_Task description_
Write out each record in full and exactly as given. Skip any pictures.
Data listing Start Marker
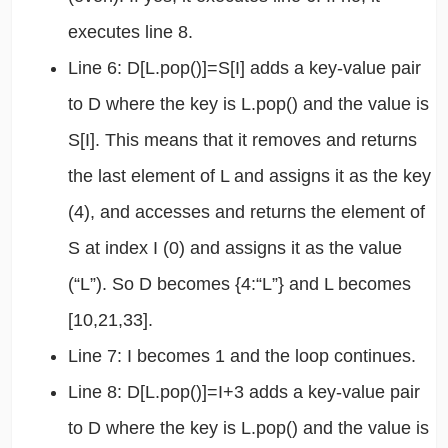
executes line 8.
Line 6: D[L.pop()]=S[I] adds a key-value pair
to D where the key is L.pop() and the value is
S[I]. This means that it removes and returns
the last element of L and assigns it as the key
(4), and accesses and returns the element of
S at index I (0) and assigns it as the value
(“L”). So D becomes {4:“L”} and L becomes
[10,21,33].
Line 7: I becomes 1 and the loop continues.
Line 8: D[L.pop()]=I+3 adds a key-value pair
to D where the key is L.pop() and the value is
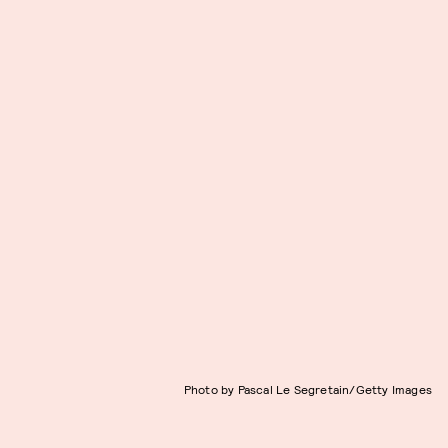
Photo by Pascal Le Segretain/Getty Images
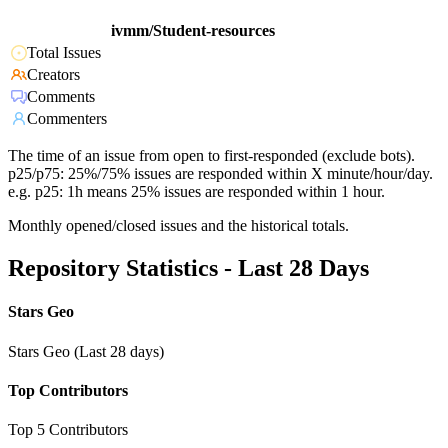
ivmm/Student-resources
Total Issues
Creators
Comments
Commenters
The time of an issue from open to first-responded (exclude bots).
p25/p75: 25%/75% issues are responded within X minute/hour/day.
e.g. p25: 1h means 25% issues are responded within 1 hour.
Monthly opened/closed issues and the historical totals.
Repository Statistics - Last 28 Days
Stars Geo
Stars Geo (Last 28 days)
Top Contributors
Top 5 Contributors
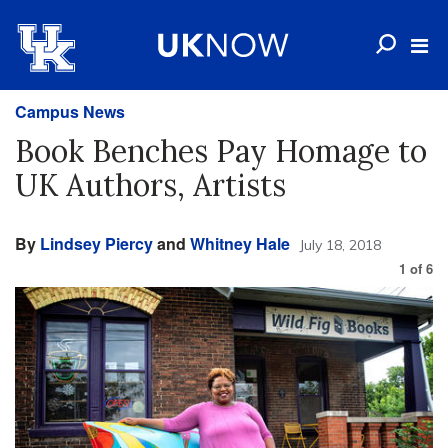
Campus News
Book Benches Pay Homage to
UK Authors, Artists
By
Lindsey Piercy
and
Whitney Hale
July 18, 2018
1
of
6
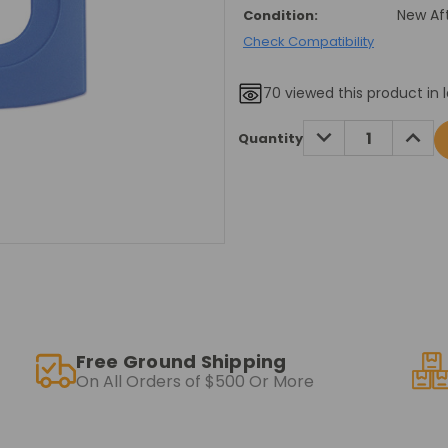
New Af
Condition:
Check Compatibility
70
viewed this product in 
Current
DECREASE
INCRE
Quantity
QUANTITY:
QUANT
Stock:
Free Ground Shipping
On All Orders of $500 Or More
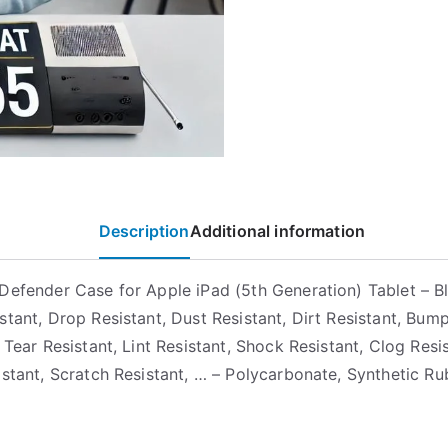
Description
Additional information
Defender Case for Apple iPad (5th Generation) Tablet – B
stant, Drop Resistant, Dust Resistant, Dirt Resistant, Bum
 Tear Resistant, Lint Resistant, Shock Resistant, Clog Resis
istant, Scratch Resistant, … – Polycarbonate, Synthetic Ru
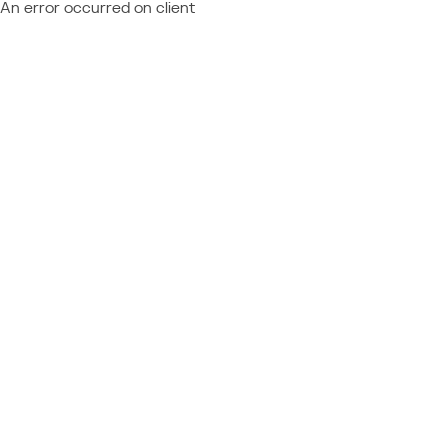
An error occurred on client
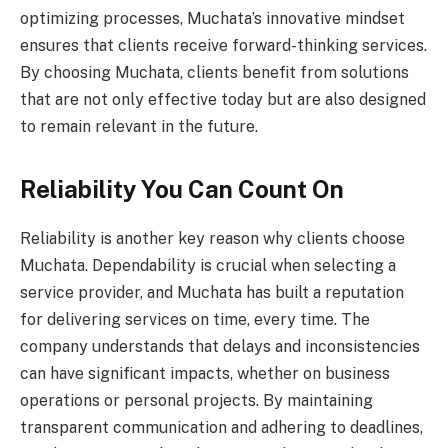
optimizing processes, Muchata’s innovative mindset
ensures that clients receive forward-thinking services.
By choosing Muchata, clients benefit from solutions
that are not only effective today but are also designed
to remain relevant in the future.
Reliability You Can Count On
Reliability is another key reason why clients choose
Muchata. Dependability is crucial when selecting a
service provider, and Muchata has built a reputation
for delivering services on time, every time. The
company understands that delays and inconsistencies
can have significant impacts, whether on business
operations or personal projects. By maintaining
transparent communication and adhering to deadlines,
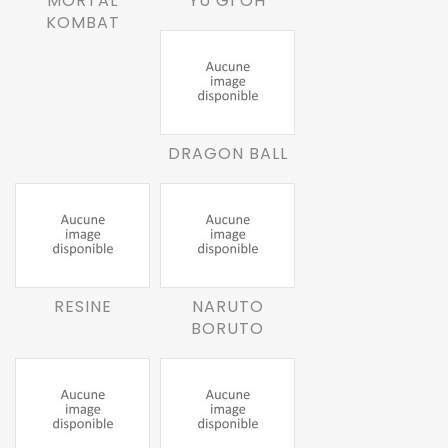
MORTAL
YU GI OH
KOMBAT
DRAGON BALL
RESINE
NARUTO
BORUTO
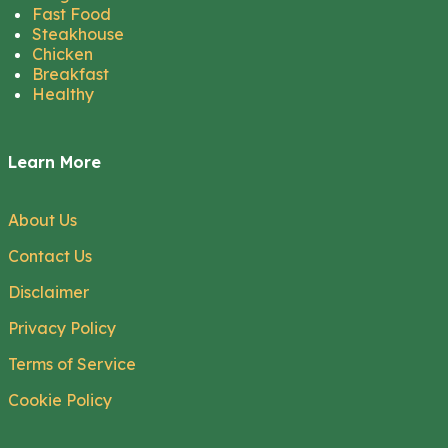
Fast Food
Steakhouse
Chicken
Breakfast
Healthy
Learn More
About Us
Contact Us
Disclaimer
Privacy Policy
Terms of Service
Cookie Policy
Data listing End Marker
_Finished exercise_
executes line 8.
Line 6: D[L.pop()]=S[I] adds a key-value pair
to D where the key is L.pop() and the value is
S[I]. This means that it removes and returns
the last element of L and assigns it as the key
(4), and accesses and returns the element of
S at index I (0) and assigns it as the value
(“L”). So D becomes {4:“L”} and L becomes
[10,21,33].
Line 7: I becomes 1 and the loop continues.
Line 8: D[L.pop()]=I+3 adds a key-value pair
to D where the key is L.pop() and the value is
Photo by Pascal Le Segretain/Getty Images
ivmm/Student-resources
Total Issues
Creators
Comments
Commenters
The time of an issue from open to first-responded (exclude bots).
p25/p75: 25%/75% issues are responded within X minute/hour/day.
e.g. p25: 1h means 25% issues are responded within 1 hour.
Monthly opened/closed issues and the historical totals.
Repository Statistics - Last 28 Days
Stars Geo
Stars Geo (Last 28 days)
Top Contributors
Top 5 Contributors
Campus News
Book Benches Pay Homage to
UK Authors, Artists
By
Lindsey Piercy
and
Whitney Hale
July 18, 2018
1
of
6
New Af
Condition:
Check Compatibility
70
viewed this product in 
Current
DECREASE
INCRE
Quantity
QUANTITY:
QUANT
Stock:
Free Ground Shipping
On All Orders of $500 Or More
Description
Additional information
Defender Case for Apple iPad (5th Generation) Tablet – B
stant, Drop Resistant, Dust Resistant, Dirt Resistant, Bum
 Tear Resistant, Lint Resistant, Shock Resistant, Clog Resis
istant, Scratch Resistant, … – Polycarbonate, Synthetic Ru
An error occurred on client
optimizing processes, Muchata’s innovative mindset
ensures that clients receive forward-thinking services.
By choosing Muchata, clients benefit from solutions
that are not only effective today but are also designed
to remain relevant in the future.
Reliability You Can Count On
Reliability is another key reason why clients choose
Muchata. Dependability is crucial when selecting a
service provider, and Muchata has built a reputation
for delivering services on time, every time. The
company understands that delays and inconsistencies
can have significant impacts, whether on business
operations or personal projects. By maintaining
transparent communication and adhering to deadlines,
MORTAL
YU GI OH
KOMBAT
DRAGON BALL
RESINE
NARUTO
BORUTO
Fast Food
Steakhouse
Chicken
Breakfast
Healthy
Learn More
About Us
Contact Us
Disclaimer
Privacy Policy
Terms of Service
Cookie Policy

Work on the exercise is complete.